The 2013 Lions tour was a pivotal moment in that regard. The Irish love affair with the Lions always struck us as fragile. When Hector O'Heochagain was making his karmically disastrous documentaries following rugby teams around the southern hemisphere in the noughties, it became clear that the cross-country solidarity would often sunder as soon as results started to go south.
In 2005, the Irish and Welsh supporters decided that Clive Woodward and the allegedly dominant English clique within the squad were to blame the Lions's piss-poor attempts to get to grips with Graham Henry's New Zealand. This much was clear from Hector's DVD following the tour.
2013 represented the end of the line for many people. Warren Gatland's stunning decision to drop Brian O'Driscoll was a reminder to many Irish supporters of where their loyalties lay. Actively willing on Warren and his (largely Welsh) band of men in the third test in Sydney was too much for many to stomach.
The Willie John McBride/Jim Telfer montage
When professionalism arrived in the mid-1990s, the despairing elder statesmen who sat on the union boards predicted the death of the Lions concept.
On the contrary, Sky Sports grabbed a hold of this vintage product and transformed it into something modern and fashionable.
The Willie John McBride/Jim Telfer voiceover montage is an indispensable part of the build-up.

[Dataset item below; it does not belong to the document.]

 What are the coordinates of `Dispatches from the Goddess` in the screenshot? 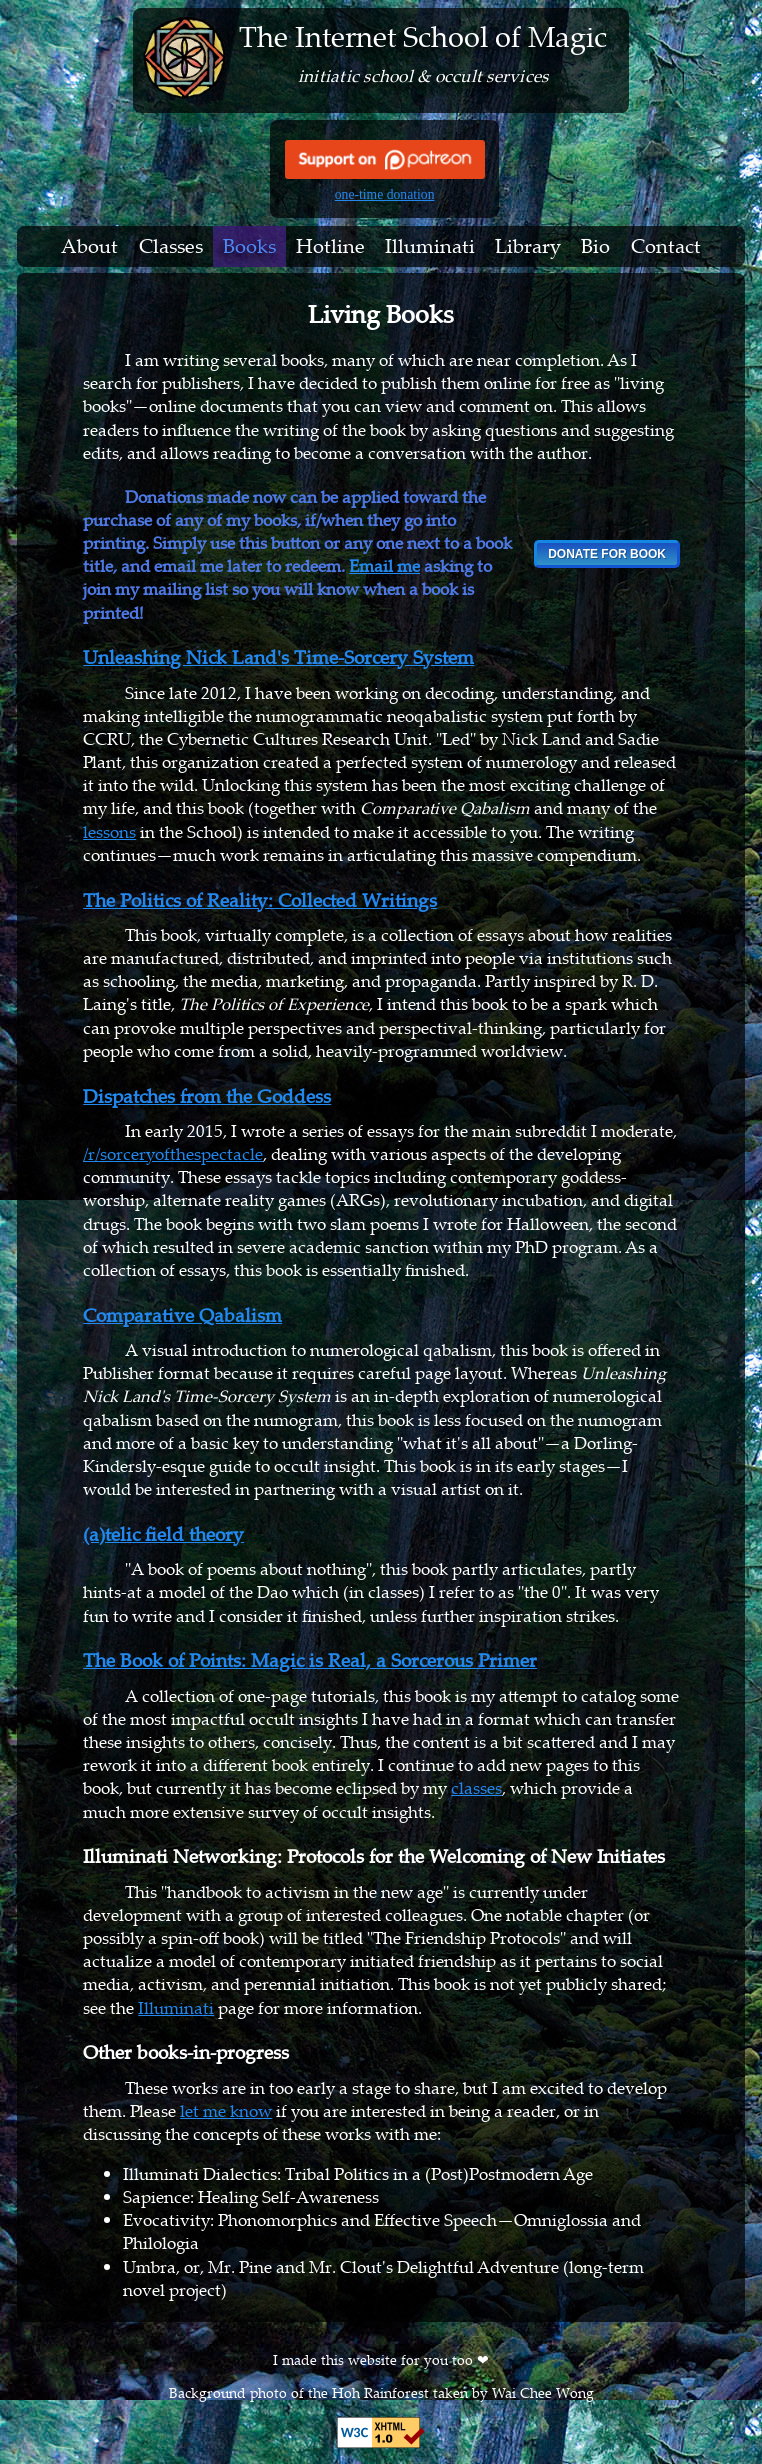 It's located at (207, 1096).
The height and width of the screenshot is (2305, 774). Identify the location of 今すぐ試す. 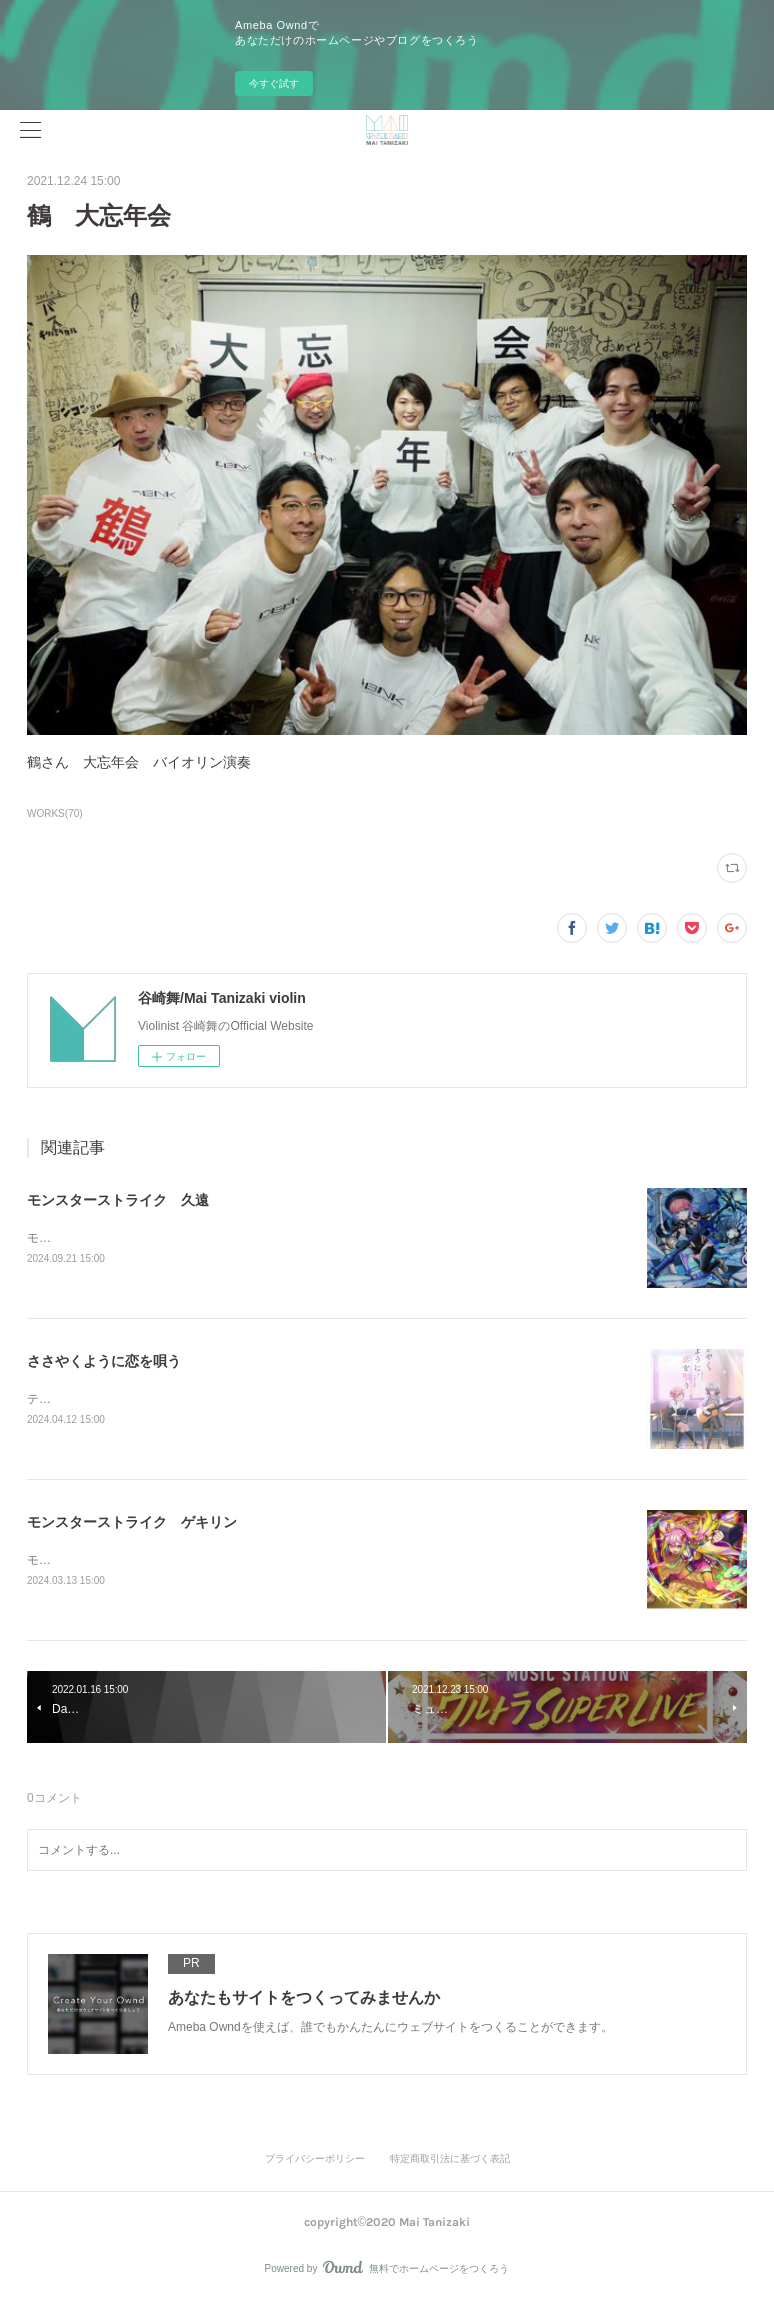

Depending on which of them is up to it, Sky will get either McBride or Telfer to read out a bit of epic sounding script from Lions tour past.
Lions lads playing hurling
What Lions tours really offers is the chance to see one of the Tuilagi brothers picking up a hurl.
Things have moved on from 2014, the year of the British Twitter Reaction, but the numbers suggest that the Irish people still get an almighty kick out of seeing foreigners acknowledging the existence of the GAA. Even if the comments sections might imply otherwise.
The most beloved GAA reference in the history of Lions tours is Moss Keane's line from 1980. The touring side were spanked by the All-Blacks, almost as bad as Woodward's team of 2005, and Mossie was asked about his highlight from the tour. "Hearing that Kerry had beaten Cork in the Munster Final," came the answer.
David Campese saying that Northern Hemisphere rugby is shit
A classic one this. It is inevitable that David Campese or some other such Aussie larrakin or Kiwi rugby snob will call Northern Hemisphere rugby boring or turgid.
They will taunt their visitors by gleefully predicting a 3-0 thrashing in favour of the home side, unworried by the threat of hubris.
It'll sound like a wind-up until it's revealed to be true.
Campo, in particular, does not usually need a second invitation to tell the world that Northern Hemisphere rugby, and specifically English rugby, is crap. He has been trolling them remorselessly since before trolling was ever even a word.
Even when the England rugby team was clearly the best in the world in the early noughties, he found a way to mock them relentlessly. The BBC, in their usual self-mocking way, asked Campese to present them with the Team of the Year award at the Sports Personality of the Year awards, much to the ire of Clive Woodward.
You could never accuse Campese of trying ton ingratiate himself with the home broadcaster. Witness him telling UK's Channel 5 - via Skype - what they could expect from Eddie Jones back in 2015.
The inevitable behind-the-scenes documentary
To cynics, it increasingly seems that the whole Lions series phenomenon is being kept going as an excuse to keep making fly-on-the-wall documentaries. None have matched the success and impact of 'Living with Lions', the behind the scenes account of the first Lions tour of the professional/Sky Sports era in 1997.
The success of that offering is entirely attributable to two factors - (a.) the fact that the Lions won the series and (b.) the personality and televisual charisma of the Lions forwards coach Jim Telfer.
The documentaries are probably the best thing about the Lions tours and remind supporters that players still love the tours.